Out-Law News 2 min. read

EU adds 10 countries to blacklist of non-cooperative tax jurisdictions


The EU has added 10 countries to its blacklist of “non-cooperative” tax jurisdictions, bringing the number now on the list to 15.

The countries on the list have failed to meet EU requirements on tax transparency, and have not implemented commitments made to the EU by an agreed deadline.

The countries added to the list (14 page / 265KB PDF) are Aruba, Barbados, Belize, Bermuda, Dominica, Fiji, the Marshall Islands, Oman, United Arab Emirates and Vanuatu. They join American Samoa, Guam, Samoa, Trinidad and Tobago and the US Virgin Islands on the black list of non-cooperative countries.

A total of 21 jurisdictions have been taken off the grey list of countries still being monitored, including UK crown dependencies Guernsey, Jersey and the Isle of Man.

Tax expert Catherine Robins of Pinsent Masons, the law firm behind Out-Law.com, said:

“Jersey, Guernsey and the Isle of Man have now been deemed to be cooperative jurisdictions after changing their laws so that only companies satisfying economic substance tests can get the benefit of being treated as tax resident in these jurisdictions.”

Those removed from the grey list also include Panama, the jurisdiction at the centre of the ‘Panama Papers’ leak of documents connected with the use of offshore tax structures by individuals and companies in 2016.

The Panama Papers scandal was a major catalyst behind the development of the list, followed up by the 2017 ‘Paradise Papers’ leak of similar documents.

A total of 11 jurisdictions have been granted extensions to deliver promised reforms to deliver on commitments on tax transparency.
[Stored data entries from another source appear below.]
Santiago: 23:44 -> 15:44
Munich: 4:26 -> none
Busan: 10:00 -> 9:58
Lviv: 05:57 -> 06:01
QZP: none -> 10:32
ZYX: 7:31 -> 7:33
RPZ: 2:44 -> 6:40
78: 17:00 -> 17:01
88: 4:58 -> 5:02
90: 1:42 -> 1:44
Meanwhile a further 34 countries remain under scrutiny on the grey list, including those which the EU said needed more time to reform their “harmful preferential tax regimes”, jurisdictions which faced genuine constitutional or institutional issues last year, and those rated as partially compliant by the  Global Forum on Transparency and Exchange of Information for Tax Purposes.
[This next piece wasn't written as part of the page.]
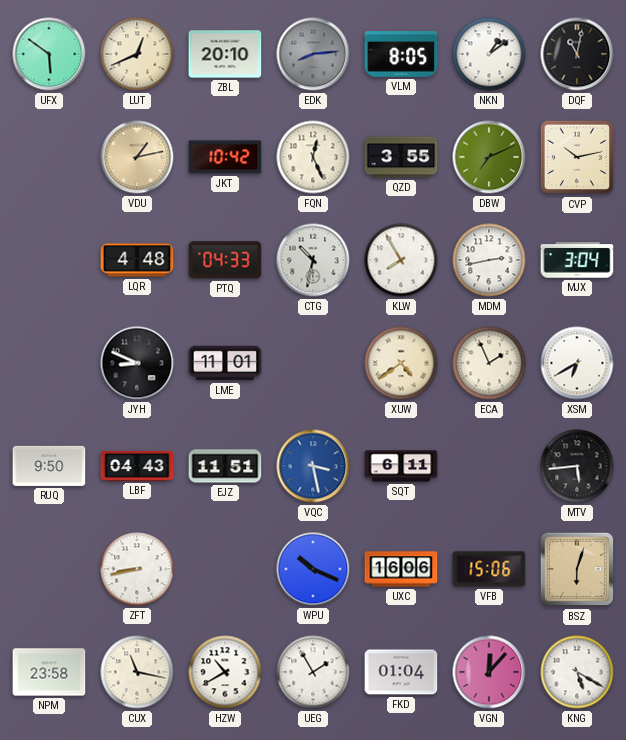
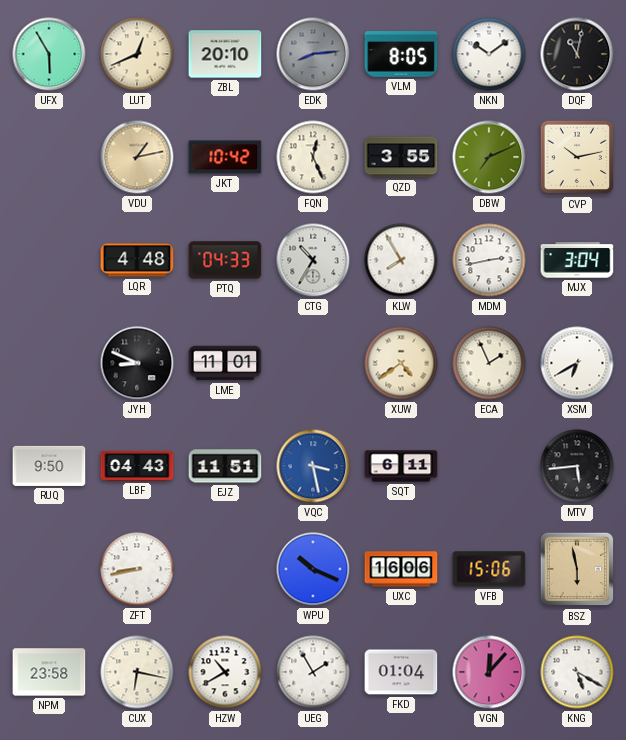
UFX: 5:51 -> 5:55
NKN: 1:09 -> 10:09
CTG: 10:32 -> 10:35
BSZ: 6:03 -> 5:58
CUX: 11:17 -> 6:17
The list was originally published in December 2017 and at that time featured 17 third-country jurisdictions judged to be non-cooperative, out of a group of 92. A further 47 jurisdictions were placed on the grey list.

Robins said firms with business connected to countries on the blacklist would need to be extra-vigilant.

“Being a blacklisted jurisdiction means that financial institutions will have to carry out increased due diligence on customers connected to the jurisdiction. It will also make it more likely that transactions will be reportable under the EU’s new mandatory disclosure ‘DAC 6’ rules which will require intermediaries to disclose certain cross-border tax arrangements,” Robins said.

In a speech at the Economic and Financial Affairs Council last week European Commission vice-president Valdis Dombrovskis said the list was “a valuable policy tool, because it impacts and changes global tax practices for the better”.

Non-EU countries are assessed for cooperation on the basis of their tax transparency, including compliance with international standards of automatic exchange of information and information exchange on request; fair tax competition; and commitment to implement international minimum standards on base erosion and profit shifting.